The spot price of Bitcoin (CRYPTO:BTC) was trading just below the US$38,000 mark before North American markets opened on the morning of February 4. This is down from the all-time high Bitcoin reached in November 2021, rising to nearly US$69,000. Today, I want to explore three reasons Bitcoin is worth snatching up on the dip. Let’s jump in.
Bitcoin took a hit, but interest in cryptocurrencies is soaring
Bitcoin and its top peers in the cryptocurrency space put together an incredible run in 2021. This has drawn major interest from investors of all stripes. The mainstreaming of Bitcoin and other cryptocurrencies is bullish for the long-term health of this space.
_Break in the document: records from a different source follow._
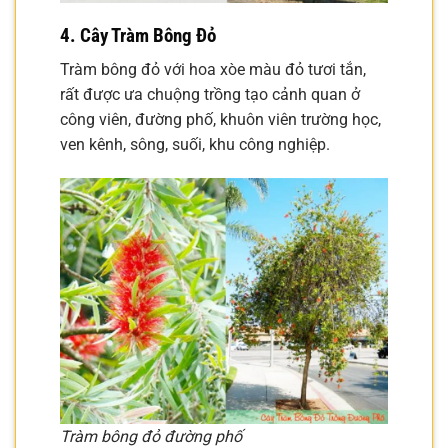
4. Cây Tràm Bông Đỏ
Tràm bông đỏ với hoa xòe màu đỏ tươi tắn,
rất được ưa chuộng trồng tạo cảnh quan ở
công viên, đường phố, khuôn viên trường học,
ven kênh, sông, suối, khu công nghiệp.
Tràm bông đỏ đường phố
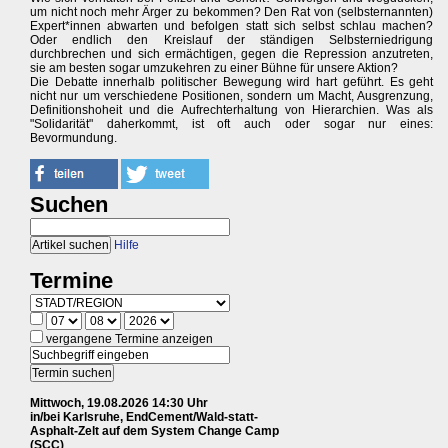
um nicht noch mehr Ärger zu bekommen? Den Rat von (selbsternannten)
Expert*innen abwarten und befolgen statt sich selbst schlau machen?
Oder endlich den Kreislauf der ständigen Selbsterniedrigung
durchbrechen und sich ermächtigen, gegen die Repression anzutreten,
sie am besten sogar umzukehren zu einer Bühne für unsere Aktion?
Die Debatte innerhalb politischer Bewegung wird hart geführt. Es geht
nicht nur um verschiedene Positionen, sondern um Macht, Ausgrenzung,
Definitionshoheit und die Aufrechterhaltung von Hierarchien. Was als
"Solidarität" daherkommt, ist oft auch oder sogar nur eines:
Bevormundung.
Suchen
Hilfe
Termine
vergangene Termine anzeigen
Mittwoch, 19.08.2026 14:30 Uhr
in/bei Karlsruhe, EndCement/Wald-statt-
Asphalt-Zelt auf dem System Change Camp
(SCC)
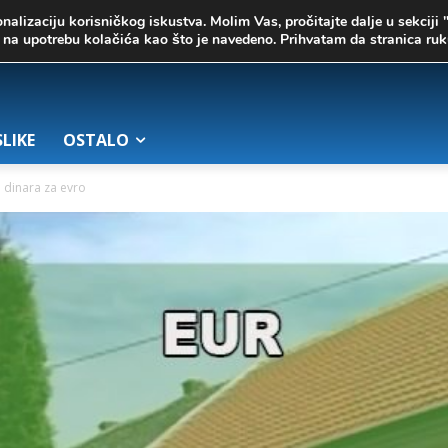
onalizaciju korisničkog iskustva. Molim Vas, pročitajte dalje u sekciji 
te na upotrebu kolačića kao što je navedeno. Prihvatam da stranica r
SLIKE
OSTALO
5 dinara za evro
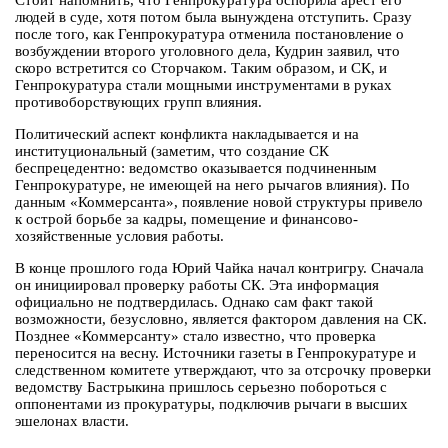
Стоит напомнить, что Генпрокуратура оспорила арест его
людей в суде, хотя потом была вынуждена отступить. Сразу
после того, как Генпрокуратура отменила постановление о
возбуждении второго уголовного дела, Кудрин заявил, что
скоро встретится со Сторчаком. Таким образом, и СК, и
Генпрокуратура стали мощными инструментами в руках
противоборствующих групп влияния.
Политический аспект конфликта накладывается и на
институциональный (заметим, что создание СК
беспрецедентно: ведомство оказывается подчиненным
Генпрокуратуре, не имеющей на него рычагов влияния). По
данным «Коммерсанта», появление новой структуры привело
к острой борьбе за кадры, помещение и финансово-
хозяйственные условия работы.
В конце прошлого года Юрий Чайка начал контригру. Сначала
он инициировал проверку работы СК. Эта информация
официально не подтвердилась. Однако сам факт такой
возможности, безусловно, является фактором давления на СК.
Позднее «Коммерсанту» стало известно, что проверка
переносится на весну. Источники газеты в Генпрокуратуре и
следственном комитете утверждают, что за отсрочку проверки
ведомству Бастрыкина пришлось серьезно побороться с
оппонентами из прокуратуры, подключив рычаги в высших
эшелонах власти.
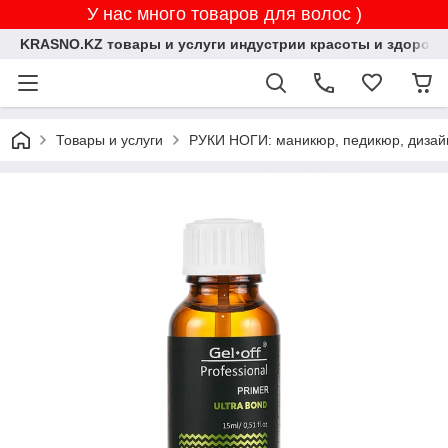
У нас много товаров для волос )
KRASNO.KZ товары и услуги индустрии красоты и здоровь
Товары и услуги
РУКИ НОГИ: маникюр, педикюр, дизай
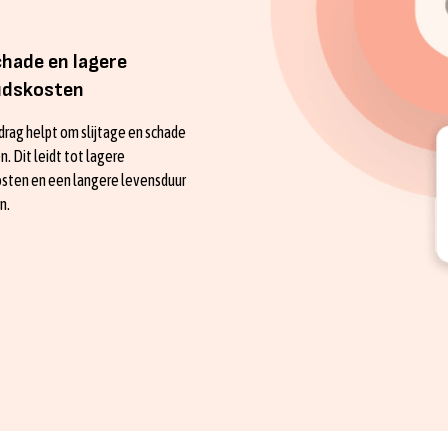
hade en lagere
udskosten
gedrag helpt om slijtage en schade
. Dit leidt tot lagere
sten en een langere levensduur
n.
Last year, a CNBC Millionaire Survey revealed that 83% of millennial respondents said that they owned at least one cryptocurrency. That said, this survey only included responses from those with investible assets of at least $1 million. Meanwhile, 53% of millennial respondents have at least 50% of their wealth in cryptocurrencies. Moreover, just under a third have at least 75% of their wealth in Bitcoin, Ethereum, and other crypto types. In comparison, only 4% of baby boomers hold cryptocurrencies.
This generational divide should continue to drive interest in Bitcoin and its peers going forward. That should give the crypto space staying power, as millennials and Generation Z grant digital assets legitimacy.
The top digital asset has consistently bounced back from previous dips
We have been down this road with Bitcoin before. The top cryptocurrency and its peers suffered from a sharp dip in the late spring and early summer of 2021. Indeed, the spot price of Bitcoin dropped below the US$30,000 mark. Fortunately, it was able to bounce back quickly in the late summer and the fall season.
Investors interested in buying-the-dip in Bitcoin may want to look at an exchange-traded fund (ETF) that is focused on the top digital asset. Purpose Bitcoin ETF (TSX:BTCC.B) is a Canadian ETF that was launched in February 2021. Shares of this ETF have dropped 21% in 2022 as of close on February 3.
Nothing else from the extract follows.